A coluna ‘Repórter 70’ noticiou, no dia 30/6, que um projeto da ‘casa’, ‘O Liberal na escola’, foi tema de uma monografia de conclusão de curso na Universidade da Amazônia, a Unama. O trabalho, do curso de Letras, recebeu nota excelente, dada pelos professores João Carlos Pereira, articulista do mesmo O Liberal, e Lucy Teixeira. O autor do trabalho (que não teve seu nome revelado pela coluna), ‘mostrou como alunos de uma escola pública, que têm acesso diário a O Liberal, desenvolvem o amor pela leitura e a prática de elaboração de texto’.
Quem lê diariamente o jornal não partilha a mesma opinião. O Liberal está muito longe de ser uma fonte de referência para bons textos. E muito menos ainda de jornalismo. O jornal continua a agredir padrões éticos, a começar pelo desrespeito ao seu leitor. Recusa-se, por exemplo, a corrigir um erro elementar que pratica na capa de todas as edições. A do dia 30, por exemplo, aparece como sendo a de número 32.161. Mesmo que se considere o jornal como tendo 62 anos, que só completará em novembro, diários e ininterruptos, se a numeração fosse verdadeira, significaria uma subversão do tempo, com a média de quase 520 edições por ano, extrapolando em quase 20% a bitola da física temporal. Como o jornal peca pela soberba, que não lhe permite admitir seu erro e corrigi-lo, o absurdo se repete diariamente. Não é bom exemplo para estudantes. Nem de ética e nem de matemática.
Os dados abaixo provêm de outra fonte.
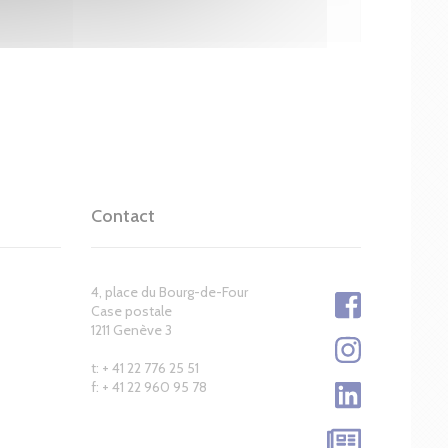
Contact
4, place du Bourg-de-Four
Case postale
1211 Genève 3
t: + 41 22 776 25 51
f: + 41 22 960 95 78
Também não é exemplar o caderno de polícia, com suas sangrentas seis páginas, ilustradas por cinco cadáveres de pessoas mortas nos finais de semana, tão violentos que provocam o crescimento desse caderno em 30% às segundas-feiras. Igualmente não é de se exaltar a manipulação dos fatos que o jornal faz para punir seus desafetos, ainda que à custa da mutilação das informações.
Relação dialética
No noticiário sobre o VI Congresso Estadual de Jornalistas, a realizar-se no próximo mês, foi suprimido meu nome como participante da mesa de abertura do encontro. Como efeito dessa censura, os demais integrantes dessa mesa também tiveram que ser sacrificados. Só em relação às demais há a indicação de nomes.
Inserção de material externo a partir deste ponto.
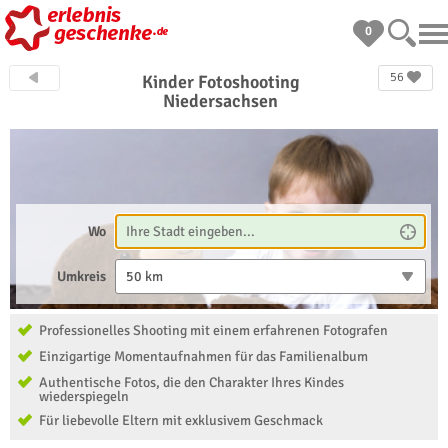
0
56
Kinder Fotoshooting
Niedersachsen
Wo
Umkreis
50 km
Professionelles Shooting mit einem erfahrenen Fotografen
Einzigartige Momentaufnahmen für das Familienalbum
Authentische Fotos, die den Charakter Ihres Kindes
wiederspiegeln
Für liebevolle Eltern mit exklusivem Geschmack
Apesar da deseducação a que um jornal elaborado com esses critérios induz, a iniciativa de fazer os jovens lerem jornais é boa. Não devia ser exclusiva de um deles. Já sugeri aqui que o poder público adquirisse certa quantidade para distribuir nas escolas oficiais. A compra obedeceria a um termo de referência: as empresas jornalísticas teriam que possuir capital aberto, precisariam ter sua circulação auditada, essa informação devia ser publicada no próprio jornal, que também devia incluir um ombudsman, que produziria uma avaliação periódica do projeto, de acesso público. A aquisição seria proporcional à tiragem da publicação. Um conselho consultivo avaliaria a continuidade da iniciativa, que duraria um ano. Ela seria renovada, de acordo com a recomendação do conselho e da clientela, incluindo os professores.
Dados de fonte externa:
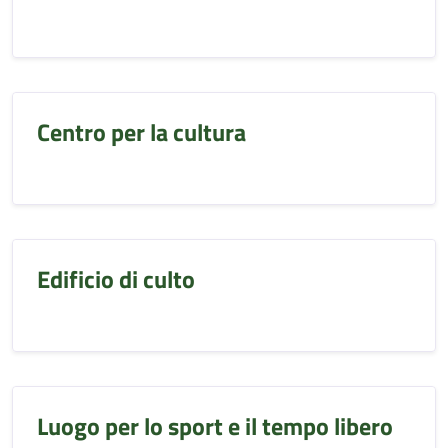
Centro per la cultura
Edificio di culto
Luogo per lo sport e il tempo libero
Assim, a relação seria dialética: o jornal seria ao mesmo tempo o pólo ativo e passivo, ajudando a formar a opinião pública e sendo também por ela influenciado, através do poder público, cuja participação se restringiria a propiciar a aquisição de exemplares em volume expressivo, para atender um universo representativo de jovens, mas com acompanhamento pedagógico e cultural, de tal modo a afastar as interferências políticas e as manipulações comerciais. Aí, talvez a notícia do ‘Repórter 70’ fosse mais do que ‘patriotada’ sem fundo de verdade.
Grandeza e miséria em torno da realidade
A campanha de O Liberal contra o prefeito de Ananindeua, Hélder Barbalho, por motivos óbvios, foi incrementada ainda mais há três semanas. Foi logo depois que o principal executivo do grupo, Romulo Maiorana Júnior, percebeu as manobras de um helicóptero sobre sua mansão, a mais cara da cidade, no condomínio fechado Lago Azul. Os longos volteios do aparelho serviriam a um amplo documentário sobre a luxuosa vivenda, com mil metros quadrados de área construída, num terreno de cinco mil metros quadrados, formado pela fusão de 10 lotes.
Rominho deduziu que provavelmente o pai do prefeito, o deputado federal Jader Barbalho, devia estar querendo imagens de impacto para usar na próxima campanha eleitoral. O presidente-executivo de O Liberal tem um contencioso com a administração municipal por conta do IPTU, onde se localiza o condomínio, e também se recusa a pagar taxa condominial por todos os lotes que tem no Lago Azul. Antes de virar telhado, decidiu usar sua baladeira.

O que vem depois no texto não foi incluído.